The referendum is over, and the no’s have won. With Cameron and Miliband trying to decide exactly what the no’s have won, now is a good time to very briefly take stock and think a little about what has happened over the last few weeks since that poll that put Yes in front, before ploughing on and trying to make the most out of any constitutional crisis.

This was a campaign of multiple dichotomies – not just between independence and the union but between idealists and pragmatists, between interventionism and internationalism, between different identities, between two radically different concepts of nationalism. But I think very significantly there was also a dichotomy between two very distinct styles of political activity.

The yes side, particularly the left wing of the yes side, was characterised by a highly participative style of politics. There were public meetings every night up and down the country where members of the public weren’t just spoken at, but where they instead actively took part. Radical Independence held two enormous conferences bringing together thousands of activists who otherwise would have never sat in the same room, and groups were invited to run workshops and capture discussion. RIC in Edinburgh held fortnightly planning meetings so everyone could decide on the future of the campaign. Yes stalls and events across the country were characterised by ‘wish trees’ – washing lines that the public adorned with their hopes for how an independent Scotland could be different. Yes voters were transformed relatively easily into yes campaigners through their signing of the declaration, and that shows! Yes campaigners far outnumbered no campaigners at every turn. Yes Scotland itself was run in an incredibly decentralised way – local campaigns were organised locally with material support from the centre. And that’s not even to mention the hundreds of autonomously organised campaign groups from National Collective through to English Scots for Yes and People With Third Nipples For Yes (probably). Ordinary people drove the campaign, and ordinary people drove the narrative of the campaign. If Alex Salmond had for some reason wanted to stop the campaign, he couldn’t have done it.

A wish tree. Photo from

Although it may not have been conscious, this was a reaction to Westminster politics. The no campaign was run not at all unlike a parliamentary election campaign. It was driven and controlled largely from the centre and as a result there was a much reduced number of campaigners out on the streets. I got 5 leaflets through my door from the no campaign during the past 2 years, and three of them were from mailshots. At my flat we got 3 yes canvassers and none from no. Better Together were hiring people to do tasks which volunteers were queueing up to do for Yes Scotland. The no campaign consisted largely of orchestrated media set pieces. Week after week, news stories were put into a friendly media, and a lot of them were simply announcements by ministers, or by businesses closely linked to the Westminster establishment. This was a technocratic campaign largely conducted from the top, using connections in the media to get a polished message out. It was run in exactly the same way politics is run in Westminster.
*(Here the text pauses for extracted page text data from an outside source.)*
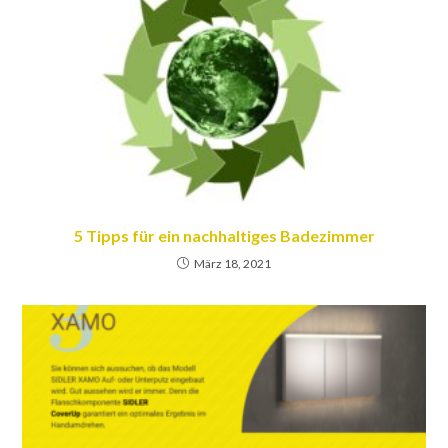
5 Tipps für ein nachhaltiges Badezimmer
März 18, 2021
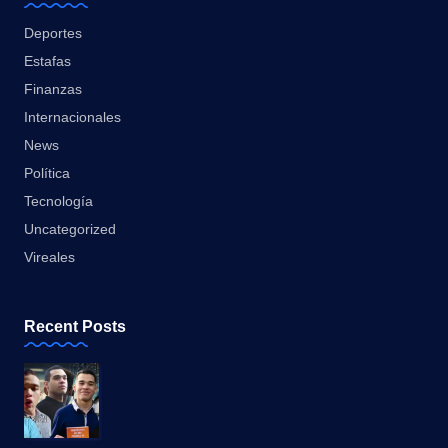
Deportes
Estafas
Finanzas
Internacionales
News
Política
Tecnología
Uncategorized
Vireales
Recent Posts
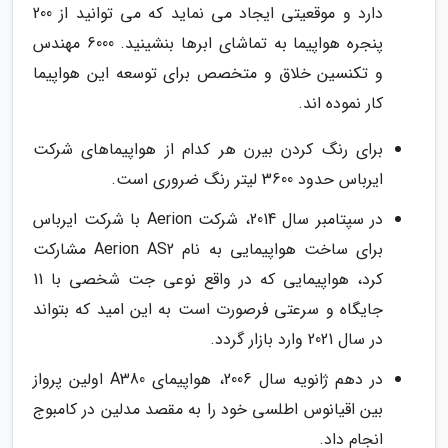
دارد و موقعیتی ایجاد می نماید که می توانید از 200
پنجره هواپیما به تماشای ابرها بنشینید. 6000 مهندس
و تکنسین خلاق و متخصص برای توسعه این هواپیما
کار نموده اند.
برای رنگ کردن بیرن هر کدام از هواپیماهای شرکت
ایرباس حدود 3600 لیتر رنگ ضروری است.
در سپتامبر سال 2014، شرکت Aerion با شرکت ایرباس
برای ساخت هواپیمایی به نام Aerion AS2 مشارکت
کرد، هواپیمایی که در واقع نوعی جت شخصی با 11
جایگاه و سرعتی فرصورت است به این امید که بتواند
در سال 2021 وارد بازار گردد.
در دهم ژانویه سال 2006، هواپیمای A380 اولین پرواز
بین اقیانوس اطلسی خود را به مقصد مدلین در کامبوج
انجام داد.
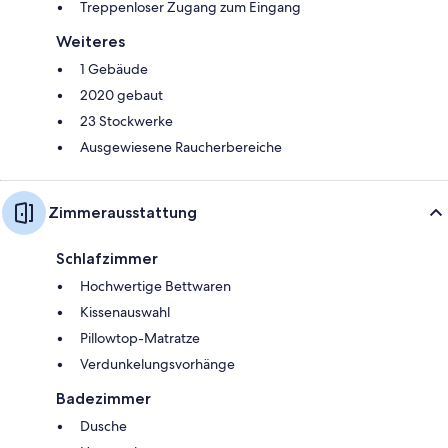
Treppenloser Zugang zum Eingang
Weiteres
1 Gebäude
2020 gebaut
23 Stockwerke
Ausgewiesene Raucherbereiche
Zimmerausstattung
Schlafzimmer
Hochwertige Bettwaren
Kissenauswahl
Pillowtop-Matratze
Verdunkelungsvorhänge
Badezimmer
Dusche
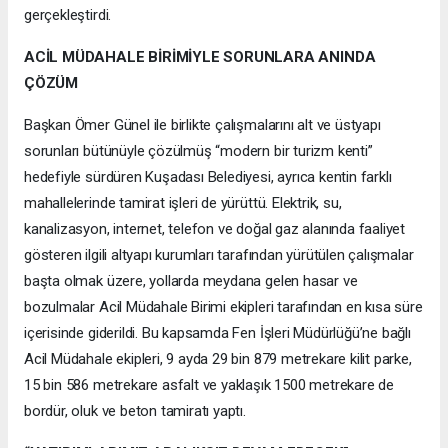
gerçekleştirdi.
ACİL MÜDAHALE BİRİMİYLE SORUNLARA ANINDA
ÇÖZÜM
Başkan Ömer Günel ile birlikte çalışmalarını alt ve üstyapı
sorunları bütünüyle çözülmüş “modern bir turizm kenti”
hedefiyle sürdüren Kuşadası Belediyesi, ayrıca kentin farklı
mahallelerinde tamirat işleri de yürüttü. Elektrik, su,
kanalizasyon, internet, telefon ve doğal gaz alanında faaliyet
gösteren ilgili altyapı kurumları tarafından yürütülen çalışmalar
başta olmak üzere, yollarda meydana gelen hasar ve
bozulmalar Acil Müdahale Birimi ekipleri tarafından en kısa süre
içerisinde giderildi. Bu kapsamda Fen İşleri Müdürlüğü’ne bağlı
Acil Müdahale ekipleri, 9 ayda 29 bin 879 metrekare kilit parke,
15 bin 586 metrekare asfalt ve yaklaşık 1500 metrekare de
bordür, oluk ve beton tamiratı yaptı.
It wasn’t always this way. Political parties used to create the demographics which voted for them, they convinced people that they were right, they politicised people, they were the parliamentary representation of political movements, connected to real people. But the last time a political party did any of these things effectively at Westminster was probably when Thatcher brought in Right to Buy and created a generation of people whose material interests were tied up with hers. Now people are treated like diners at a terrible buffet, forced to choose between options they don’t like which barely differ from one another, and with little opportunity to make anything new themselves. It’s exactly this alienation that Jimmy Reid spoke of in his famous rectorial address, an alienation which led to the referendum in the first place.

Devo-max was the ultimate example of translating the failed Westminster model of politics onto Scotland. Facing a choice between the option of staying within the union or becoming independent, the three unionist parties examined the polls and all dove into the middle ground, they all triangulated. (The SNP did it too, leading to three of what I consider the major weaknesses of the Yes Campaign’s strategy – their proposal to keep the monarchy and the pound, and to maintain their membership of NATO.) Devo-Max was a particularly half-arsed proposal, vaguely defined, poorly thought through, proposed in a way which meant no one could scrutinise it and, as we’ve seen since the result of the referendum, not even agreed upon by the leaders of the major parties, never mind their MP’s. Even its name is terrible, a new-fangled hyphenated contraction where ‘Home Rule’ would have done just fine. No doubt it was concocted in a focus group.

Treating the electorate in this way, like consumers rather than participants, is the model of politics which brought about UKIP, the Alternative Vote referendum and Labour’s proposal for £6k fees. Now it’s forced the Westminster parties to promise something they can’t deliver, and once again alienate a huge proportion of people in Scotland.